--- DATA UNDER STUDY ---
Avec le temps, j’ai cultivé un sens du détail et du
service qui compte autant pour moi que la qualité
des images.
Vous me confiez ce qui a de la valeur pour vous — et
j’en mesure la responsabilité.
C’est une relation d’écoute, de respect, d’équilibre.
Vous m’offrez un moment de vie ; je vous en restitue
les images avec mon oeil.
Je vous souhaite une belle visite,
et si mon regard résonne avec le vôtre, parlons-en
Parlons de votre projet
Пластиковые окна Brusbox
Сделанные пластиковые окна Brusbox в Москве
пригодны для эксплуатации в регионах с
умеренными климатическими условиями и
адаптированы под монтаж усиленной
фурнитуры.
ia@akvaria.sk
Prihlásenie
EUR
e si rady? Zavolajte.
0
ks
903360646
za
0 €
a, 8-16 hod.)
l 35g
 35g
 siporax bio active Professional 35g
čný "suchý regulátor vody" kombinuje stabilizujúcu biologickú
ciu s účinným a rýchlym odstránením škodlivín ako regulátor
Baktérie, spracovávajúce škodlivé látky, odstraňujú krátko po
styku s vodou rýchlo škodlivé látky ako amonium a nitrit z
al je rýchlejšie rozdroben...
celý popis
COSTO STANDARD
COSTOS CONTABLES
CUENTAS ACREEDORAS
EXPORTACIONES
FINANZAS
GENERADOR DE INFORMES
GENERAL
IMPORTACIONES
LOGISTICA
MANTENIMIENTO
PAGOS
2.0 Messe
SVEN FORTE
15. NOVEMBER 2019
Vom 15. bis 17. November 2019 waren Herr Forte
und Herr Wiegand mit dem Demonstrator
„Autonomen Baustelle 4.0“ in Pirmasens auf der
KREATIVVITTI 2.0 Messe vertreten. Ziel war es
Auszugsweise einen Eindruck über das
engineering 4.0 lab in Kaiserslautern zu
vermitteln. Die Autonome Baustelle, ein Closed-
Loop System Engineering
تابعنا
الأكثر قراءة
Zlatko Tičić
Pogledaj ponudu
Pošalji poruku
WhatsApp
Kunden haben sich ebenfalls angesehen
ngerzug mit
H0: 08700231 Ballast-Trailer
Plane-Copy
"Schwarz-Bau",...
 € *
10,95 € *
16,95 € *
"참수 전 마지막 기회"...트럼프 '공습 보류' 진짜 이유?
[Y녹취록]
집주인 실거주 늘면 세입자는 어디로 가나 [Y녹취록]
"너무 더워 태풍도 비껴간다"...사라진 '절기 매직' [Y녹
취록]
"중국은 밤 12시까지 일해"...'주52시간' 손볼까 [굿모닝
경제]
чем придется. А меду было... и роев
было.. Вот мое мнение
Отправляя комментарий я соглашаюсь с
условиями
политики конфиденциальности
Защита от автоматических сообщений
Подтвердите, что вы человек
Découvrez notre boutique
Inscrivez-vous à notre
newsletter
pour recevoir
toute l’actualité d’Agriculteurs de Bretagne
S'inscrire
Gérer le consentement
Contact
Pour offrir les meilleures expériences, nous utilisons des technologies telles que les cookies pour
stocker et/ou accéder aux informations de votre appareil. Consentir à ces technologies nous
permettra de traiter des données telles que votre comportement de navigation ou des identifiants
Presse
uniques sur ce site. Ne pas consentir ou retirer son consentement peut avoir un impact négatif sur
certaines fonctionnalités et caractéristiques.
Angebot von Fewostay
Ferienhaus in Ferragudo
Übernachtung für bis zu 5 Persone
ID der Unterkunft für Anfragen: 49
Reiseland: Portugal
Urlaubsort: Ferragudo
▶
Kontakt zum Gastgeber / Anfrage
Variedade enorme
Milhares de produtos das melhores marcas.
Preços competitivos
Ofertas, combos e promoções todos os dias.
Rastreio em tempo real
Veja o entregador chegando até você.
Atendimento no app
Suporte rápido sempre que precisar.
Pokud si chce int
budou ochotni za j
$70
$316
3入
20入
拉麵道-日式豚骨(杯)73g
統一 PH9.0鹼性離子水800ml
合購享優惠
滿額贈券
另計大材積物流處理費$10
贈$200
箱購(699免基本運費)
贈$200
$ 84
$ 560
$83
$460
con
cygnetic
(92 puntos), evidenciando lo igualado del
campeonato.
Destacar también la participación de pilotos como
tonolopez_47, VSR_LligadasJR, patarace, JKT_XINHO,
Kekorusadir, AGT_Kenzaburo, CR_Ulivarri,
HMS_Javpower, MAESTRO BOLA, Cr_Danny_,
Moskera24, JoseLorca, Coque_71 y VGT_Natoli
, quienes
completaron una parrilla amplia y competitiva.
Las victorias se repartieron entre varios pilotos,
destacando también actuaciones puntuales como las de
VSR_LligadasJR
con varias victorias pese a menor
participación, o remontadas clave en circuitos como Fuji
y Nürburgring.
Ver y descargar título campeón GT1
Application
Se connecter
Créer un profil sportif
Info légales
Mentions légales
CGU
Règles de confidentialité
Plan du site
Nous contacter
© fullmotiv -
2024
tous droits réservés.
---
» WHAT TO DO:
Reproduce exactly the lines of the records above from the one with "KREATIVVITTI 2.0 Messe vertreten. Ziel war es" to the one with "Подтвердите, что вы человек", both included, and leave out everything else.

» YOUR SOLUTION:
KREATIVVITTI 2.0 Messe vertreten. Ziel war es
Auszugsweise einen Eindruck über das
engineering 4.0 lab in Kaiserslautern zu
vermitteln. Die Autonome Baustelle, ein Closed-
Loop System Engineering
تابعنا
الأكثر قراءة
Zlatko Tičić
Pogledaj ponudu
Pošalji poruku
WhatsApp
Kunden haben sich ebenfalls angesehen
ngerzug mit
H0: 08700231 Ballast-Trailer
Plane-Copy
"Schwarz-Bau",...
 € *
10,95 € *
16,95 € *
"참수 전 마지막 기회"...트럼프 '공습 보류' 진짜 이유?
[Y녹취록]
집주인 실거주 늘면 세입자는 어디로 가나 [Y녹취록]
"너무 더워 태풍도 비껴간다"...사라진 '절기 매직' [Y녹
취록]
"중국은 밤 12시까지 일해"...'주52시간' 손볼까 [굿모닝
경제]
чем придется. А меду было... и роев
было.. Вот мое мнение
Отправляя комментарий я соглашаюсь с
условиями
политики конфиденциальности
Защита от автоматических сообщений
Подтвердите, что вы человек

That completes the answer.